O enriquecimento humano, o movimento de crescimento, de descoberta de si, também está ligado ao conhecimento da dor. O sofrimento, aparentemente, gera impotência, somos engolidos por um sentimento de paralisia, fraqueza, não conseguimos enxergar uma solução, uma saída. Entretanto, é nesse movimento que nos faz parar que temos grandes aprendizados, resinificamos muitas marcas. Nesse processo intenso somos tomados por uma autorreflexão, como se fizéssemos um resgate de tudo que foi vivido, experenciado, seria uma autoanalise diante do problema. Nesse ponto, o conhecer-se ganha força e primeiro lugar nessa trajetória, pois construir e carregar uma história também é uma regressão para novos olhares e expectativas.
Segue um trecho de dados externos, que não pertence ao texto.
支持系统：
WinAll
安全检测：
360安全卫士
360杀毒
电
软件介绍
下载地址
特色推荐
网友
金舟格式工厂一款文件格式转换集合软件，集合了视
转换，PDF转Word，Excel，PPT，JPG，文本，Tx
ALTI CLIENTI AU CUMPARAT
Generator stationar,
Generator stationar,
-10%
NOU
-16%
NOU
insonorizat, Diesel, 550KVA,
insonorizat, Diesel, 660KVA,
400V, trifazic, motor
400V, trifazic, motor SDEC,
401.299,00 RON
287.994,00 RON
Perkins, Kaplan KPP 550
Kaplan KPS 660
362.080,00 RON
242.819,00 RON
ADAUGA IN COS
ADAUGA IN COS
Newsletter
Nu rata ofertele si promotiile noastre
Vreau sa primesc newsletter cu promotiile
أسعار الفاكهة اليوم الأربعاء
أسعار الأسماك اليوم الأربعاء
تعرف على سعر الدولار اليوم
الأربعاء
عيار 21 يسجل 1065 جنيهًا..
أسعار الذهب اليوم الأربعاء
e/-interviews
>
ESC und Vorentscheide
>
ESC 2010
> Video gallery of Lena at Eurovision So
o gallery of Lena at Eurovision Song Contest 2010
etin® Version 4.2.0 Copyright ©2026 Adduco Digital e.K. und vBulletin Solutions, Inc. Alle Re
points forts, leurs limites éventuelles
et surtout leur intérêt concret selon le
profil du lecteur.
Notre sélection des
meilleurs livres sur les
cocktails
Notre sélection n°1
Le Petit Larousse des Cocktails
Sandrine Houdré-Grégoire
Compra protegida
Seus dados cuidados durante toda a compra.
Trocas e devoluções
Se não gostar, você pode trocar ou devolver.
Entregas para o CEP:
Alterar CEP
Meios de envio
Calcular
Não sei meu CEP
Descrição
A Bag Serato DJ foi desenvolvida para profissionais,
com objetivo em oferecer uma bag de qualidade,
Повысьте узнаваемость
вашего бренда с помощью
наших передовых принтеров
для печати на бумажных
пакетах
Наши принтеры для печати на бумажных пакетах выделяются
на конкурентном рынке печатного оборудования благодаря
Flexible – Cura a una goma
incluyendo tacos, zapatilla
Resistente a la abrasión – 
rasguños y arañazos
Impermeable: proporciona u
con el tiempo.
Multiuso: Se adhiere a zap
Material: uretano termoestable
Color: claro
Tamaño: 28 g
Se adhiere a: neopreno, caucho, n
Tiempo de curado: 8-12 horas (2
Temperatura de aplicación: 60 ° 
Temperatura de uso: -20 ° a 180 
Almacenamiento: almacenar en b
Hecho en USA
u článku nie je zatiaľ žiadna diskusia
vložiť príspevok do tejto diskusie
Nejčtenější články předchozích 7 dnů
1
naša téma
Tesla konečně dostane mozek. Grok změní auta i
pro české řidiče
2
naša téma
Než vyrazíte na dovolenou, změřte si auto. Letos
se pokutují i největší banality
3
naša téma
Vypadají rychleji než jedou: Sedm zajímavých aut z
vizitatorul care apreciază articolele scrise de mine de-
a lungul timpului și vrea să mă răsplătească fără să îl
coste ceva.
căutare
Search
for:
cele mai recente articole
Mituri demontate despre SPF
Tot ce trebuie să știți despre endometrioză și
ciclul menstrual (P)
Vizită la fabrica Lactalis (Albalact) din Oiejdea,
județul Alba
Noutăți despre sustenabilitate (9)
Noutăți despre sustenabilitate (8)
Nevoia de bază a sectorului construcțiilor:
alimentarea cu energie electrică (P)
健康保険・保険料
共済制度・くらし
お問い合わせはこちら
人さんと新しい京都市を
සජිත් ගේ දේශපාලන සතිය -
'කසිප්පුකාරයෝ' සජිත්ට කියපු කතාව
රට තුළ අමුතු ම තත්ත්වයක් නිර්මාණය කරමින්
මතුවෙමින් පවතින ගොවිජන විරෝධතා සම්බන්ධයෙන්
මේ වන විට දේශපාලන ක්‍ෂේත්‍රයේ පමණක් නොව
Rupturas fazem parte do viver, perdas, abandonos, desenraizamentos. O corpo vai ganhando mais flexibilidade e vai se adaptando a novos jeitos de ser e de existir com o mundo e com as pessoas. Essas vivências desenvolvem a capacidade de improvisações, o lidar com o Eu, com o outro, com o nós, é enfrentar situações imprevistas quase que diariamente. Desapegar também é algo importante dentro desse processo, de lugares, casas, objetos, pessoas, se fazer gente está ligado a isso.

O exercício é aprender a viver no presente, com intensidade, o aqui e agora, o momento, assim o corpo vai sendo marcado e alimentado, povoado por diversas experiências e habitado pelo ato de ler outros corpos, observar, escutar e aprender.